» **TASK STATEMENT**
Lines to restate from the data below: from the one containing "analisaremos o pedido" to the one containing "O reembolso será", both included. Give them again exactly, and only them.

______

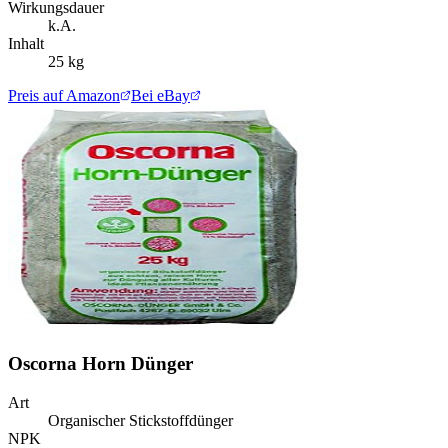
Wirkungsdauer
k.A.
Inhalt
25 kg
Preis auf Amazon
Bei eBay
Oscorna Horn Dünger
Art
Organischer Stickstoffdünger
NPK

______

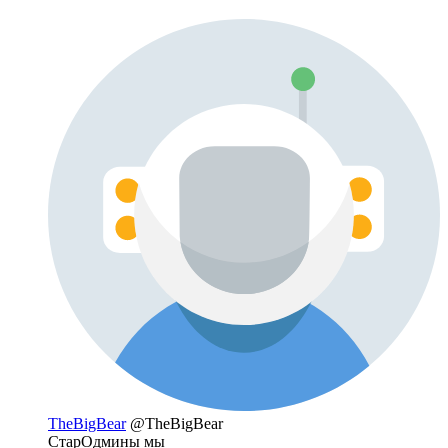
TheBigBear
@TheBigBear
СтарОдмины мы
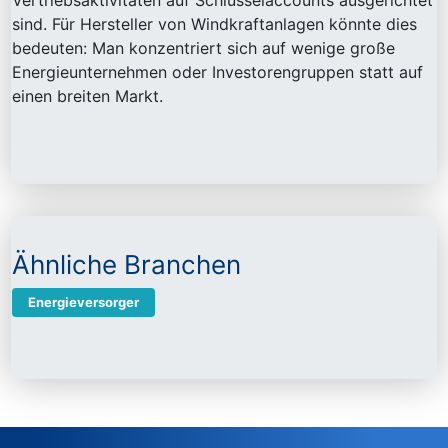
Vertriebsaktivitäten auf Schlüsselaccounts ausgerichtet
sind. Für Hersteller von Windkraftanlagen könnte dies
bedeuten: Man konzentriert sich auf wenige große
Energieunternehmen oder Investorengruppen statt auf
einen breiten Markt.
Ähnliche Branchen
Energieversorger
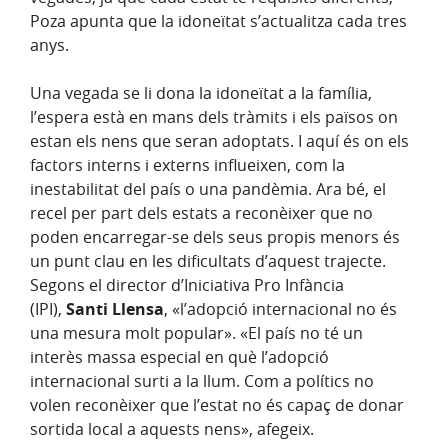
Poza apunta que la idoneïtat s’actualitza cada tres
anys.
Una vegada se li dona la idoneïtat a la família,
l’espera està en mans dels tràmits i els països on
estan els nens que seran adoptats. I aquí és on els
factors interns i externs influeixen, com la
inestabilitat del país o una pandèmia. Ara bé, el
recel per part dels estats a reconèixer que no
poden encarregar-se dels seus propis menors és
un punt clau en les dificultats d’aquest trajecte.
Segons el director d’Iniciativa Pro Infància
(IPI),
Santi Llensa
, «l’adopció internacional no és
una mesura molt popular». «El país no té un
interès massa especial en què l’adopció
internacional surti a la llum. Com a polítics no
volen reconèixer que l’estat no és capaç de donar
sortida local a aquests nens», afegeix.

______

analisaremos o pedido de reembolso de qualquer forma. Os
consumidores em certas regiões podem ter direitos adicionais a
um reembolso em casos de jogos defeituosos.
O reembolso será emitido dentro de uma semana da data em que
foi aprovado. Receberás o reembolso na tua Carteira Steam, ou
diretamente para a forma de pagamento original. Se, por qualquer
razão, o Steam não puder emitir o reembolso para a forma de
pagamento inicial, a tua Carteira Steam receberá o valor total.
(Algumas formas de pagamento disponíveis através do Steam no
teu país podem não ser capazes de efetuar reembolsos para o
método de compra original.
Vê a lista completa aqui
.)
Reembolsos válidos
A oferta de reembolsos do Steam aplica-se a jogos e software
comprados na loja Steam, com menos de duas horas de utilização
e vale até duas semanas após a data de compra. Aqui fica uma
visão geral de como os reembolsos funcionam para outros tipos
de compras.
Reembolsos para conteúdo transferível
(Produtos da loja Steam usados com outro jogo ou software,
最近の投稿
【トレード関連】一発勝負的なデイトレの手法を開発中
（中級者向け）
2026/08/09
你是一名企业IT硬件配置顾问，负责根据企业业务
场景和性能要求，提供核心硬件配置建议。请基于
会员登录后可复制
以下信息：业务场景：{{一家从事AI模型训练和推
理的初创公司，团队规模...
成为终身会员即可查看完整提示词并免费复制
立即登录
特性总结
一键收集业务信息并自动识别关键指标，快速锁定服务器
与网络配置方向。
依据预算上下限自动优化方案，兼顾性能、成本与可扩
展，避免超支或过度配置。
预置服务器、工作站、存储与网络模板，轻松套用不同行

______

» **SOLUTION TO THIS TASK**
analisaremos o pedido de reembolso de qualquer forma. Os
consumidores em certas regiões podem ter direitos adicionais a
um reembolso em casos de jogos defeituosos.
O reembolso será emitido dentro de uma semana da data em que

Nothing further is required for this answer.